In November 2021, the Fundraising Regulator responded to a public consultation hosted by the Department for Digital, Culture, Media & Sport which focused on reforms to the UK’s data protection regime.
Our response is in the form of a letter addressed to the DCMS domestic data protection team. You can find information about the consultation on the UK Government website.
Our work with the Information Commissioner’s Office
We work in partnership with other regulators and representative bodies in the charitable and fundraising sectors to build public confidence and ensure consistent fundraising standards across the UK. Our commitment to working with the Information Commissioner’s Office (ICO) is set out in our joint Memorandum of Understanding.
We have worked closely with the ICO since our establishment in 2016 to ensure that data in fundraising is not misused and to provide clear guidance to the sector. This close working continued in the run up to the implementation of the General Data Protection Regulation (GDPR) and the Data Protection Act in 2018.
Close working between ourselves and the ICO, as well as the Chartered Institute of Fundraising and the Data & Marketing Association, is valuable to the fundraising sector as it ensures that organisations receive consistent advice on matters related to data handling and protection. It is important that this close working continues.
For fundraisers, much of the focus of the data protection regime relates to the processing of personal data for direct marketing. Direct marketing is a key part of how many charities communicate with their supporters and raise funds for example sending a fundraising appeal to someone in the post, emailing them, or sending them a text message. Data, when collected and stored in line with the law, helps fundraisers to campaign more effectively and to increase the impact of fundraising activity.
We regularly advise members of the fundraising community about direct marketing and data protection practices, and we have several resources to help the sector to meet the legal requirements. These were developed in collaboration with the ICO, and include:
- The Code of Fundraising Practice: standards about processing personal data can be found in section 3 of the code. However, many sections on specific fundraising practices such as telephone fundraising, direct mail and online advertising include considerations around data protection and direct marketing.
- The Fundraising Preference Service (FPS): this service enables members of the public to control the direct marketing they receive from charities by phone, direct mail, email and SMS.
- Guidance: we have a GDPR library to provide signposting to relevant guidance and resources. We also have a series of bitesize guidance pieces on the requirements of GDPR within the context of different fundraising practices, which are co-badged with the ICO.
We welcome the opportunity provided by this consultation to consider the legal framework around data protection within the UK. Whilst the focus of the consultation is on business and economic development, the proposals also have implications for fundraising organisations and for the standards set out in the code.

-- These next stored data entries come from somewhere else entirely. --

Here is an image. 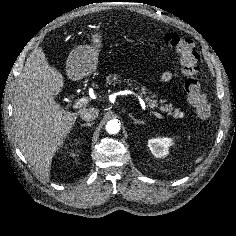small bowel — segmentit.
<instances>
[{
    "label": "small bowel",
    "mask_w": 236,
    "mask_h": 236,
    "mask_svg": "<svg viewBox=\"0 0 236 236\" xmlns=\"http://www.w3.org/2000/svg\"><path fill=\"white\" fill-rule=\"evenodd\" d=\"M172 78V73L171 72H166L162 75L161 80L162 81H168Z\"/></svg>",
    "instance_id": "c3829d8e"
}]
</instances>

The code includes standards about the processing of personal data. It includes standards related to direct marketing (3.5), which incorporates standards related to consent for direct marketing communications and legitimate interest as a basis for direct marketing communications. These standards, combined with requirements set out in GDPR provide an appropriate framework for handling data. We will work with the ICO on any potential changes to these standards arising from the proposals as set out in the consultation.
We note the proposals to implement a more flexible and risk-based accountability framework which is based on privacy management programmes (paragraph 145). Accountability and good governance are essential to ensure that data is handled legally, fairly and responsibly.
We note the proposals to extend the soft opt-in to electronic communications from organisations other than businesses where they have previously formed a relationship with the person, perhaps as a result of membership or subscription (paragraphs 207-211). The code (3.5.4 and 3.5.9) makes clear that people must be given the chance to opt-out both when contact details are first collected by charities for fundraising purposes and in any other marketing communication they are sent. This means that if the soft-opt in is extended to fundraising organisations, there are already regulatory standards in place which require clear opt-out options for the public.
Our Fundraising Preference Service provides an opt out mechanism for people who no longer want to hear from charities. The protections it offers to people who are vulnerable will be valuable if the changes to the soft opt-in lead to an increase in charity marketing.
We note the proposal to require a complainant to attempt to resolve their complaint directly with the relevant data controller before lodging a complaint with the ICO (paragraphs 381-384). Regulators must be able to target their resource to address the areas where they can have the greatest impact. The Fundraising Regulator investigates complaints about charitable fundraising where these can't be resolved by organisations themselves.
The consultation document also includes proposals to require data controllers to have a simple and transparent complaints-handling process in place to deal with data subject complaints (paragraph 386). The Charities (Protection and Social Investment) Act 2016 requires charities to provide statements on specific areas of their fundraising in their annual report, which is submitted to the Charity Commission for England and Wales. These statements cover key aspects of charities’ fundraising activity including the approach taken, regulation, complaint numbers and how they ensure vulnerable people are protected. These statements enable charities to be transparent about their processes, which demonstrate that fundraising is being done in a safe way which protects the public. It is important that any proposals requiring the development of complaints processes, or any reporting requirements put in place around those processes, align with existing requirements which are already in place for the charitable sector.